Qu’il ait rempli du bruit de ses fiers pas vainqueurs
Astorga, Zamora, l’Aragon, tous les cœurs ;
Qu’il ait traqué, malgré les gouffres et les piéges,
L’horrible Abdulmalic dans la sierra des Neiges,
En janvier, sans vouloir attendre le dégel ;
Qu’il ait osé défendre aux notaires d’Urgel
De dater leurs contrats de l’an du roi de France ;
Que cet homme ait pour tous été la délivrance,
Allant, marchant, courant, volant de tous côtés,
Effarant l’ennemi dans ces rapidités ;
Qu’on l’ait vu sous Lorca, figure surhumaine,
Et devant Balbastro, dans la même semaine ;
Qu’il ait, sur la tremblante échelle des hasards,
Calme, donné l’assaut à tous les alcazars,
Toujours ferme, et toujours, à Tuy comme à Valence,
Fier dans le tourbillon sombre des coups de lance,
C’est possible ; mais l’ombre est sur cet homme-là ;
Silence. Est-ce après tout grand’chose que cela ?
Le pont Matamoros peut vous montrer ses brèches,
Mais s’il parle du Cid vainqueur, bravant les flèches,
On fera démolir le pont Matamoros !
Le roi ne veut pas plus qu’on nomme le héros
Que le pape ne veut qu’on nomme la comète ;
Il n’est pas démontré que l’aigle se permette
De faire encor son nid dans ce mont Muradal
Qui fit de Tizona la sœur de Durandal.

II


Du reste, comme il faut des héros pour la guerre,
Le roi cassant le Cid, a trouvé bon d’en faire :
Il en a fait.
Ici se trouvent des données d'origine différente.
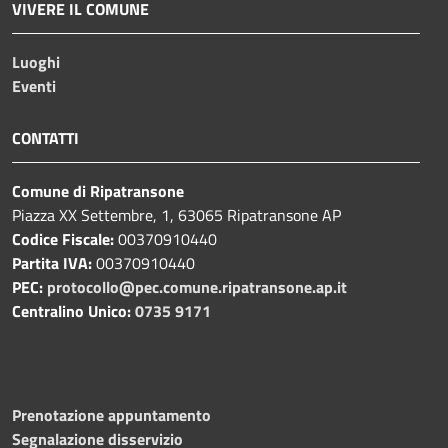
VIVERE IL COMUNE
Luoghi
Eventi
CONTATTI
Comune di Ripatransone
Piazza XX Settembre, 1, 63065 Ripatransone AP
Codice Fiscale:
00370910440
Partita IVA:
00370910440
PEC:
protocollo@pec.comune.ripatransone.ap.it
Centralino Unico:
0735 9171
Prenotazione appuntamento
Segnalazione disservizio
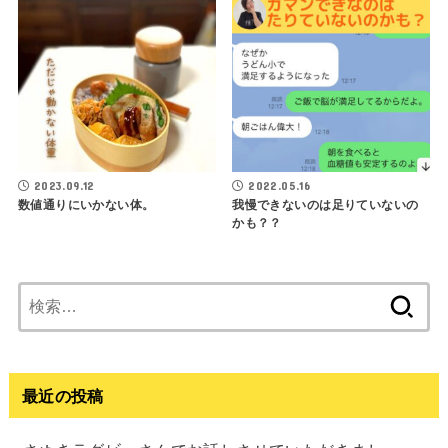
2023.09.12
2022.05.16
数値通りにいかない体。
我慢できないのは足りていないの
かも？？
検
索:
最近の投稿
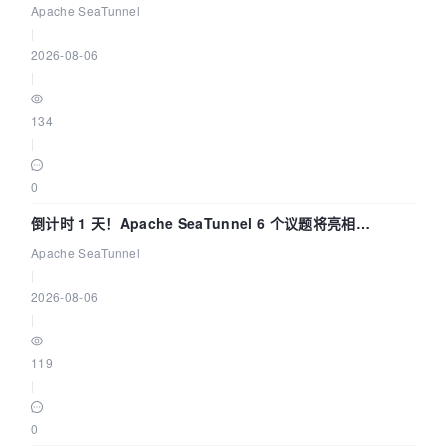
Apache SeaTunnel
|
2026-08-06
|
134
|
0
倒计时 1 天！Apache SeaTunnel 6 个议题将亮相
Community Over Code Asia 2026
Apache SeaTunnel
|
2026-08-06
|
119
|
0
L’Espagne a des hommes nouveaux.
Alvar Rambla, le duc Nuno Saz y Calvos,
Don Gil, voilà les noms dont la foule s’effare ;
Ils sont dans la lumière, ils sont dans la fanfare ;
Leur moindre geste s’enfle au niveau des exploits ;
Et, dans leur antichambre, on entend quelquefois
Les pages, d’une voix féminine et hautaine,
Dire : — Ah oui-da, le Cid ! C’était un capitaine
D’alors. Vit-il encor, ce Campéador-là ?

Le Cid n’existe plus auprès d’Alvar Rambla ;
Gil, plus grand que le Cid, dans son ombre le cache ;
Nuno Saz engloutit le Cid sous son panache ;
Sur Achille tombé les myrmidons ont crû ;
Et du siècle du Cid le Cid a disparu.

L’exil, est-ce l’oubli vraiment ? une mémoire
Qu’un prince étouffe, est-elle éteinte pour la gloire ?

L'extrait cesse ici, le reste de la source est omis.